BEGIN EXTRACTED INFORMATION

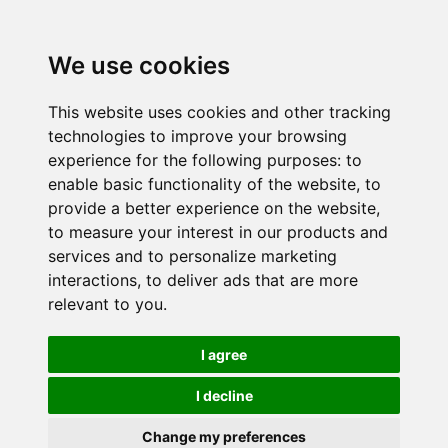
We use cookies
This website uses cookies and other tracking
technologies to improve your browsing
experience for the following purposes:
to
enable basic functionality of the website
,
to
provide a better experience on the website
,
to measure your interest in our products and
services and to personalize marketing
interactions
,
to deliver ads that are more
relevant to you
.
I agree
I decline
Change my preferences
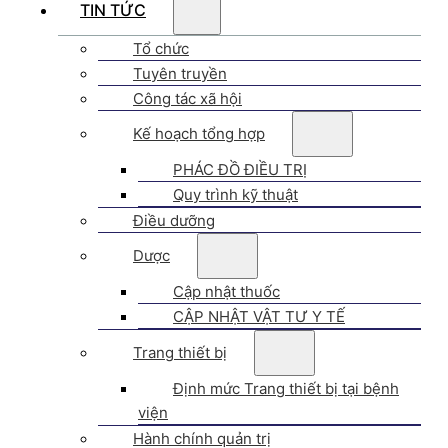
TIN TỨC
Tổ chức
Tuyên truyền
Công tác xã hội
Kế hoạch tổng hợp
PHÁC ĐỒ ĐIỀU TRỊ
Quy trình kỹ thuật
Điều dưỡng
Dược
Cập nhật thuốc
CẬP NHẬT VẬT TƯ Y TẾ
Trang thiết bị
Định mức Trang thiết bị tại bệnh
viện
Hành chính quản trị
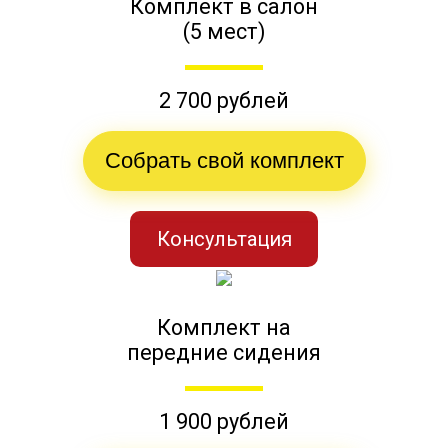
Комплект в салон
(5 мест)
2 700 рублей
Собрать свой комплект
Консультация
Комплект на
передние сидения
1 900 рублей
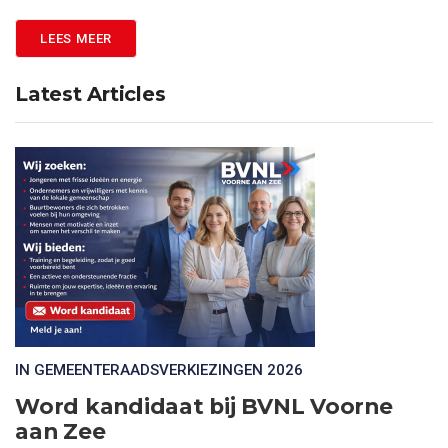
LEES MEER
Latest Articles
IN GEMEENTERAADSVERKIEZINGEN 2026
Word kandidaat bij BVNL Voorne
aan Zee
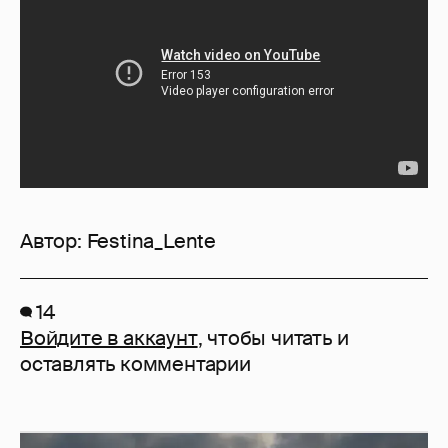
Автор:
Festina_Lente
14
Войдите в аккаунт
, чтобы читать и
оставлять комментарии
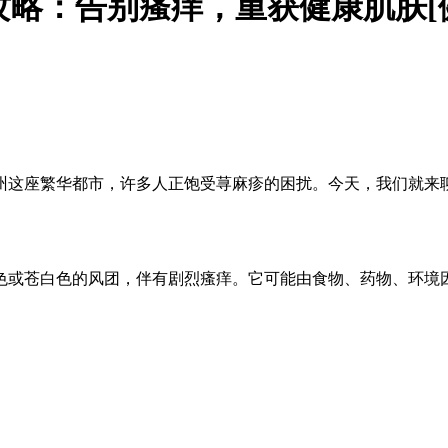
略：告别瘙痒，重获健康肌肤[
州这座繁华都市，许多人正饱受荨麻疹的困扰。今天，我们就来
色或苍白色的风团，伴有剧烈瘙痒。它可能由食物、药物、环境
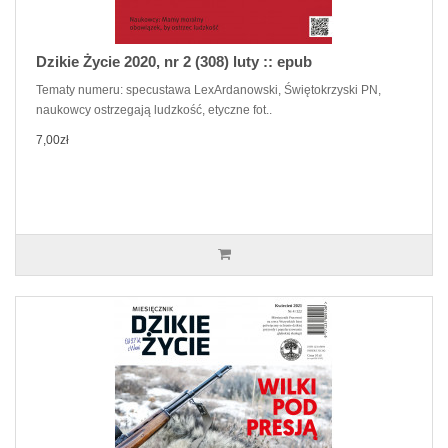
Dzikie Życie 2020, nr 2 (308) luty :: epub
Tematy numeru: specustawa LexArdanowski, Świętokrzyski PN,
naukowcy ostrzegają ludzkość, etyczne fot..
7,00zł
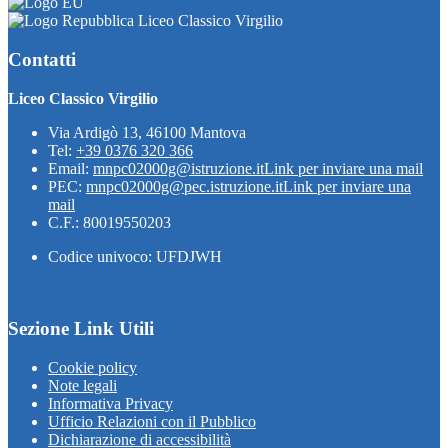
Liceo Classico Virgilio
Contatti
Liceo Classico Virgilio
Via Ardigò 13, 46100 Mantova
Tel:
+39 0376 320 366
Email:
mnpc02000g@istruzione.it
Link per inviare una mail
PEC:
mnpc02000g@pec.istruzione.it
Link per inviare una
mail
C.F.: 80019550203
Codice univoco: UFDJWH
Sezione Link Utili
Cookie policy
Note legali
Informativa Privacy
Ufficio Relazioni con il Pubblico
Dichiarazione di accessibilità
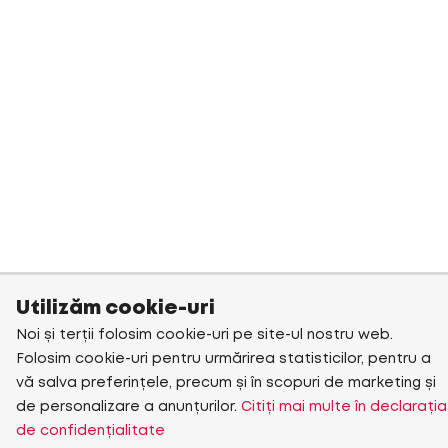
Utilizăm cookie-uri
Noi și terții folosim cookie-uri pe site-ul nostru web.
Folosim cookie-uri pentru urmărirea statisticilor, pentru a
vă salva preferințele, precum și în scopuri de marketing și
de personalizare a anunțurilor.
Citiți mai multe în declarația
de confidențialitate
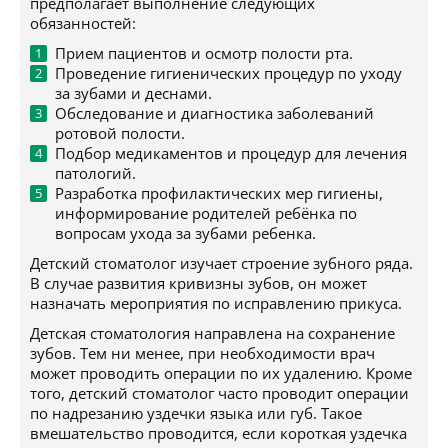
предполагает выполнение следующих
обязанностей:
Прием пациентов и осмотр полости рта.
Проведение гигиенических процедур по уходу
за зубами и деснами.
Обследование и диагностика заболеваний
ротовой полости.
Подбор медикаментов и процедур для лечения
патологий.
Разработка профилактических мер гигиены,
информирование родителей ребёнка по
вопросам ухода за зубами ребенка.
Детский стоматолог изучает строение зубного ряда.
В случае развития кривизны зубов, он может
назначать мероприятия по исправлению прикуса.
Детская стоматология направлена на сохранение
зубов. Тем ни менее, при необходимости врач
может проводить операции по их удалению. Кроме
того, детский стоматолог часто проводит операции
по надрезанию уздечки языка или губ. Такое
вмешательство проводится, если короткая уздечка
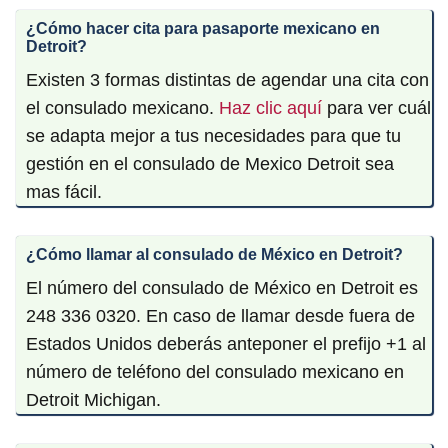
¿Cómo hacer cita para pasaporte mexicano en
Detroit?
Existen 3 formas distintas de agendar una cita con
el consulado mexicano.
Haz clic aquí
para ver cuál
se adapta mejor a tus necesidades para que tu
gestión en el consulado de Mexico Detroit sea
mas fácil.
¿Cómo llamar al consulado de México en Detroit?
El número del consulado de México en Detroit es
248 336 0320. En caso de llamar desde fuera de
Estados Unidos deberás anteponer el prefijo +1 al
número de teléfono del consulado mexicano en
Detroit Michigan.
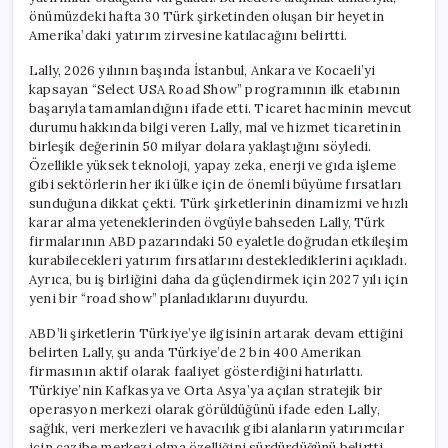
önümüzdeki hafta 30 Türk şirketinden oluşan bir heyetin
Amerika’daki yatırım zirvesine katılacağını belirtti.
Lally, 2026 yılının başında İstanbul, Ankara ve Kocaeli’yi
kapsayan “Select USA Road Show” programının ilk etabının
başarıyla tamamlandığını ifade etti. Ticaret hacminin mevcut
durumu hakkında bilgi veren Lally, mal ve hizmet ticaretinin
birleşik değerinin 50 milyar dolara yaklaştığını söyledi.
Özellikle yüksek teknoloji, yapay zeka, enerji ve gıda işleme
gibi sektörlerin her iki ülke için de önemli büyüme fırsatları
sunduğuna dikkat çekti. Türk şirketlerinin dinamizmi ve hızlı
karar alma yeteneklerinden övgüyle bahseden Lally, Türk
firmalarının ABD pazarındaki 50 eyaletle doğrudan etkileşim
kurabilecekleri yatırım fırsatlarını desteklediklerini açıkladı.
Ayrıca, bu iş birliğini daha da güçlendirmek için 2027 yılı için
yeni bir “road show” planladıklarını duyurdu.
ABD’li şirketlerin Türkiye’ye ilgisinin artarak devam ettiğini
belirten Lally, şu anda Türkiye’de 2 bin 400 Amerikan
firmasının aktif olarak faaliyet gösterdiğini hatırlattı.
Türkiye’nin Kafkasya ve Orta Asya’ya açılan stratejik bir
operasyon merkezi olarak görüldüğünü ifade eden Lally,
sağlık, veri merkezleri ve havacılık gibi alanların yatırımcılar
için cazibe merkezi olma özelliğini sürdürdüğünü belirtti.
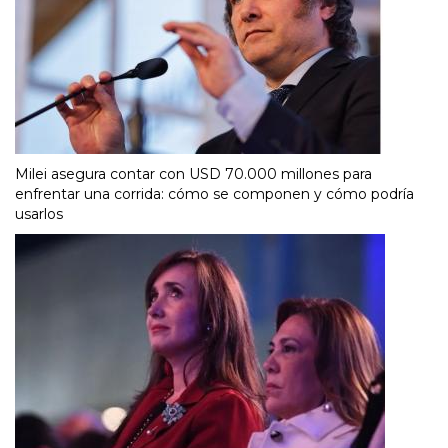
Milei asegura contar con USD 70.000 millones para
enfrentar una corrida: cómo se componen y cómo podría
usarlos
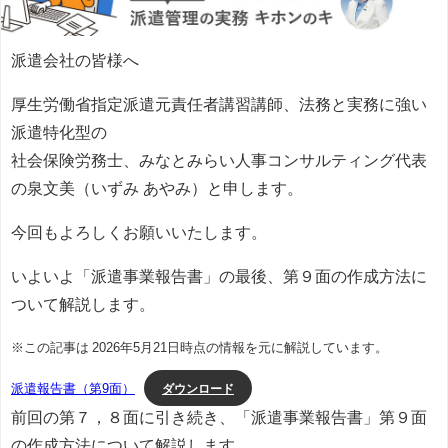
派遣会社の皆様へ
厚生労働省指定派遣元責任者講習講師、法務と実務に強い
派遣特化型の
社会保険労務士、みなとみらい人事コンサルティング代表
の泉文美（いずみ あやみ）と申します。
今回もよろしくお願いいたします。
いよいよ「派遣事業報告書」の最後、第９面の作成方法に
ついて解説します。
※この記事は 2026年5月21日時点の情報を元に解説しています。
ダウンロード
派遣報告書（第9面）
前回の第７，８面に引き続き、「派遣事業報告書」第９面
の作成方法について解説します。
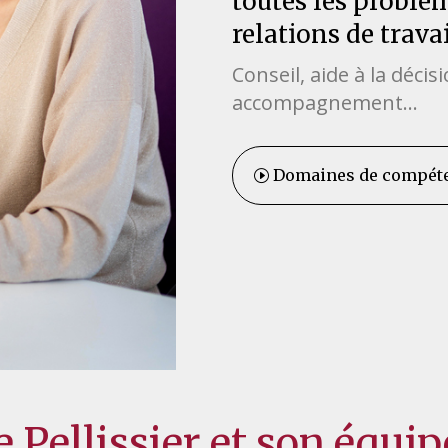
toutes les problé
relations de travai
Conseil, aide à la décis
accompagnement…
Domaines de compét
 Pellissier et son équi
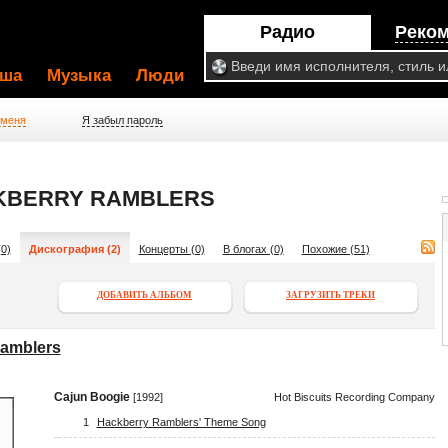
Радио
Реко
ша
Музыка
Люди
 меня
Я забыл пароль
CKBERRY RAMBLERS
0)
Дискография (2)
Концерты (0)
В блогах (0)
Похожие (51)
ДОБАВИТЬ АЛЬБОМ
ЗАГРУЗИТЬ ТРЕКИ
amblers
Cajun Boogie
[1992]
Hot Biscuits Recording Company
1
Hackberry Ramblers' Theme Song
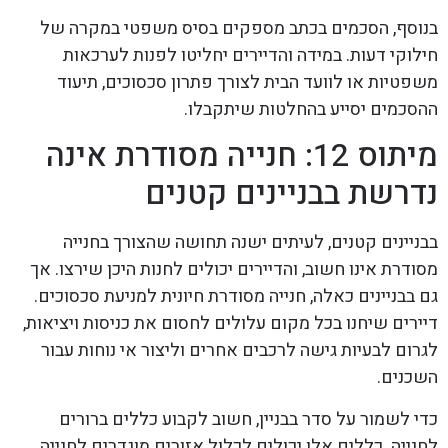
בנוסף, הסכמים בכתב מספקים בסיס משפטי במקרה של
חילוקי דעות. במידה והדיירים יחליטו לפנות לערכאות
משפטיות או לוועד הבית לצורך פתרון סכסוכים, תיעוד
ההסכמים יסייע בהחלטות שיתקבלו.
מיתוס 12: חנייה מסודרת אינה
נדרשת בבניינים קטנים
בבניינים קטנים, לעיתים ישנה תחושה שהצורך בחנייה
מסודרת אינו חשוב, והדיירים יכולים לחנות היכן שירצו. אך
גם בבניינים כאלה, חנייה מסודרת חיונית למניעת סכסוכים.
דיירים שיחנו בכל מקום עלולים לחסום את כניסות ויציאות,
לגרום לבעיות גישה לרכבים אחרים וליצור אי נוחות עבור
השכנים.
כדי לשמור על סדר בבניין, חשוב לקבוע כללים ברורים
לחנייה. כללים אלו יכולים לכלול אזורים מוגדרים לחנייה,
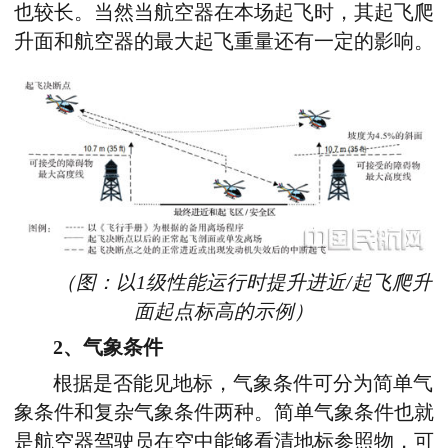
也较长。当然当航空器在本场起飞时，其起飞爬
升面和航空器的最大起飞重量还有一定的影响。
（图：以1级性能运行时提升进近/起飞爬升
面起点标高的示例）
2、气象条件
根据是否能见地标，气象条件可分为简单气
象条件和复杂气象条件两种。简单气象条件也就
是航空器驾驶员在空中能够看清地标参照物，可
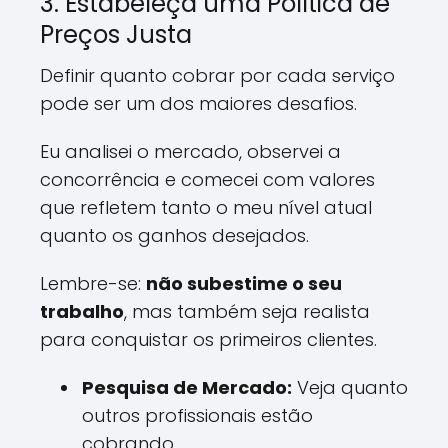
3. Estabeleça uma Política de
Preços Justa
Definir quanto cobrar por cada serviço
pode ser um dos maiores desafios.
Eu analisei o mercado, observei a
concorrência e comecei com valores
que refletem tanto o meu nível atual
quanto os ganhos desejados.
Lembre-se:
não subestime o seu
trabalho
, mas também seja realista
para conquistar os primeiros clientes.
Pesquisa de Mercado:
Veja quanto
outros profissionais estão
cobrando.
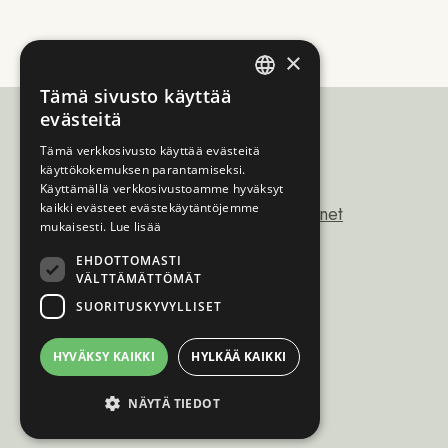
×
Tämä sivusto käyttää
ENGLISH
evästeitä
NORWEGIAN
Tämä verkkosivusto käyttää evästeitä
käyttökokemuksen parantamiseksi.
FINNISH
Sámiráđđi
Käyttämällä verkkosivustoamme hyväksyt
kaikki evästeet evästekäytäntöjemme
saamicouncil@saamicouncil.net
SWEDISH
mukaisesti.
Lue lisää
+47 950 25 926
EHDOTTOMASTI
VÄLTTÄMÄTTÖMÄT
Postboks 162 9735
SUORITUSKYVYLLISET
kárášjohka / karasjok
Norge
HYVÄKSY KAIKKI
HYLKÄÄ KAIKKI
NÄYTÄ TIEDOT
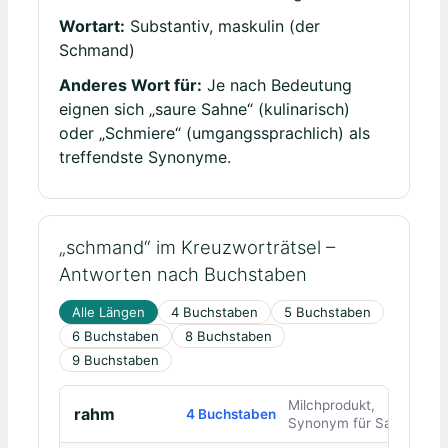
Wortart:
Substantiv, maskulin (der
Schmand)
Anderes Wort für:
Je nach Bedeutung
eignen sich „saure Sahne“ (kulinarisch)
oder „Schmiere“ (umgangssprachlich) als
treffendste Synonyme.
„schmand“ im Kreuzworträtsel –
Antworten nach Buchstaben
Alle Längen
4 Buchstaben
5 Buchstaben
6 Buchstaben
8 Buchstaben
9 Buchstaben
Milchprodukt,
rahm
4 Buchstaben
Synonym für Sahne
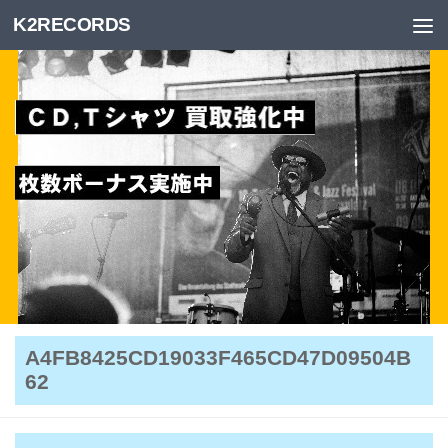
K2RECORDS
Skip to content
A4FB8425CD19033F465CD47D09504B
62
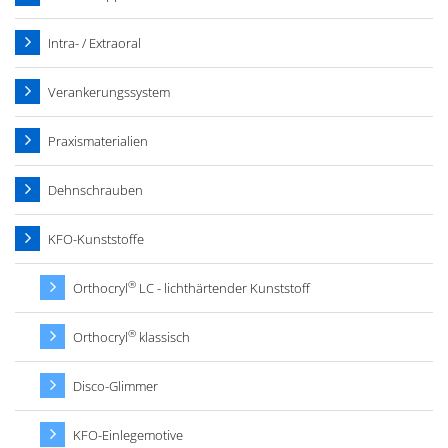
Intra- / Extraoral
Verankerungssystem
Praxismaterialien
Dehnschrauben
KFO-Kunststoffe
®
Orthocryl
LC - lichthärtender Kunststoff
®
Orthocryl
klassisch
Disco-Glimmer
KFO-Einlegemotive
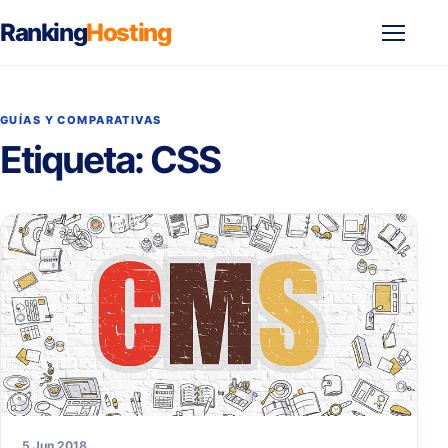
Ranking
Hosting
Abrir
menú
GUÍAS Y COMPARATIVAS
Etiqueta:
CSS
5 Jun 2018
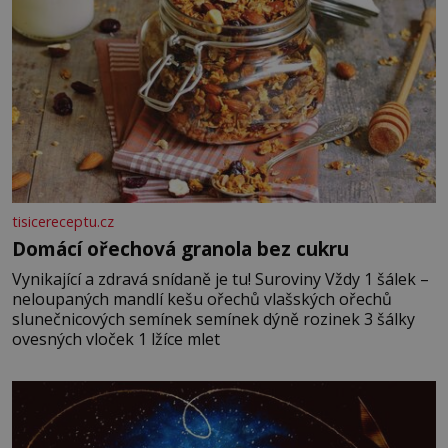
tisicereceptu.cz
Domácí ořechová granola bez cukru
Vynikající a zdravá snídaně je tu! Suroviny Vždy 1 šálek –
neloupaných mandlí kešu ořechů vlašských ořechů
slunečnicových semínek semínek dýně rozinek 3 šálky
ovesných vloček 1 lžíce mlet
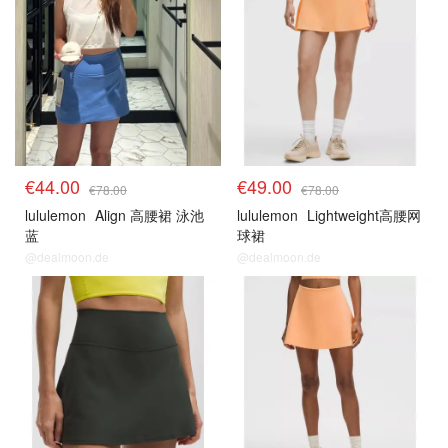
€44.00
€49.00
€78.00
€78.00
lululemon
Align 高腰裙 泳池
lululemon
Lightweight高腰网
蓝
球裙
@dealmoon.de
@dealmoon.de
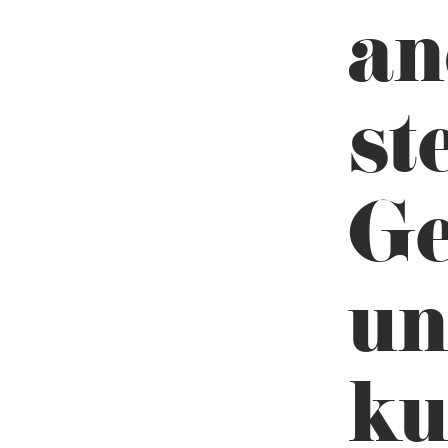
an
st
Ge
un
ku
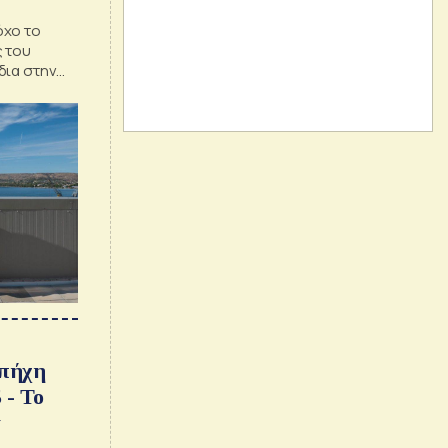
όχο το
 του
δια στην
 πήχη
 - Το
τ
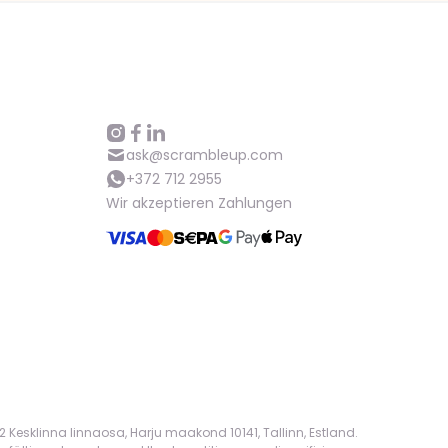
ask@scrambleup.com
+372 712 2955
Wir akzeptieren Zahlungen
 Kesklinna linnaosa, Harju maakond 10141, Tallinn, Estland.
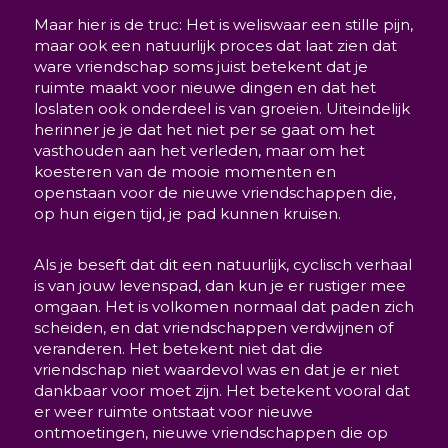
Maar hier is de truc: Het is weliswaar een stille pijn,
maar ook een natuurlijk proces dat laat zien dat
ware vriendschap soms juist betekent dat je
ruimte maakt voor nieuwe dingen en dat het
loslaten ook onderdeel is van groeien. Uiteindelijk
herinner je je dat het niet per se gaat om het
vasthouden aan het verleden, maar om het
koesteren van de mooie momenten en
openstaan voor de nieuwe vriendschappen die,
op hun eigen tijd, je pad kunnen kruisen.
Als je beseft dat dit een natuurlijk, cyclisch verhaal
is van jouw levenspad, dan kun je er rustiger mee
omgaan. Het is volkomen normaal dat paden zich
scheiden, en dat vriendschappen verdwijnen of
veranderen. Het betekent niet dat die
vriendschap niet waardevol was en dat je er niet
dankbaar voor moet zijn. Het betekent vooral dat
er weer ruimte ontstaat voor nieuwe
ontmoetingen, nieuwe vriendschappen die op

END EXTRACTED INFORMATION

▶ HOW TO COMPLETE THIS TASK
Only the lines from the beginning of the records through the line bearing "Noi și terții" belong in the answer, copied word for word with pictures left out.

▶ OUTPUT FOR THIS EXERCISE
We use cookies
This website uses cookies and other tracking
technologies to improve your browsing
experience for the following purposes:
to
enable basic functionality of the website
,
to
provide a better experience on the website
,
to measure your interest in our products and
services and to personalize marketing
interactions
,
to deliver ads that are more
relevant to you
.
I agree
I decline
Change my preferences
TIN TỨC
Tổ chức
Tuyên truyền
Công tác xã hội
Kế hoạch tổng hợp
PHÁC ĐỒ ĐIỀU TRỊ
Quy trình kỹ thuật
Điều dưỡng
Dược
Cập nhật thuốc
CẬP NHẬT VẬT TƯ Y TẾ
Trang thiết bị
Định mức Trang thiết bị tại bệnh
viện
Hành chính quản trị
Комплект в салон
(5 мест)
2 700 рублей
Собрать свой комплект
Консультация
Комплект на
передние сидения
1 900 рублей
LEES MEER
Latest Articles
IN GEMEENTERAADSVERKIEZINGEN 2026
Word kandidaat bij BVNL Voorne
aan Zee
Автор:
Festina_Lente
14
Войдите в аккаунт
, чтобы читать и
оставлять комментарии
略：告别瘙痒，重获健康肌肤[
州这座繁华都市，许多人正饱受荨麻疹的困扰。今天，我们就来
色或苍白色的风团，伴有剧烈瘙痒。它可能由食物、药物、环境
Dzikie Życie 2020, nr 2 (308) luty :: epub
Tematy numeru: specustawa LexArdanowski, Świętokrzyski PN,
naukowcy ostrzegają ludzkość, etyczne fot..
7,00zł
Liceo Classico Virgilio
Contatti
Liceo Classico Virgilio
Via Ardigò 13, 46100 Mantova
Tel:
+39 0376 320 366
Email:
mnpc02000g@istruzione.it
Link per inviare una mail
PEC:
mnpc02000g@pec.istruzione.it
Link per inviare una
mail
C.F.: 80019550203
Codice univoco: UFDJWH
Sezione Link Utili
Cookie policy
Note legali
Informativa Privacy
Ufficio Relazioni con il Pubblico
Dichiarazione di accessibilità
Utilizăm cookie-uri
Noi și terții folosim cookie-uri pe site-ul nostru web.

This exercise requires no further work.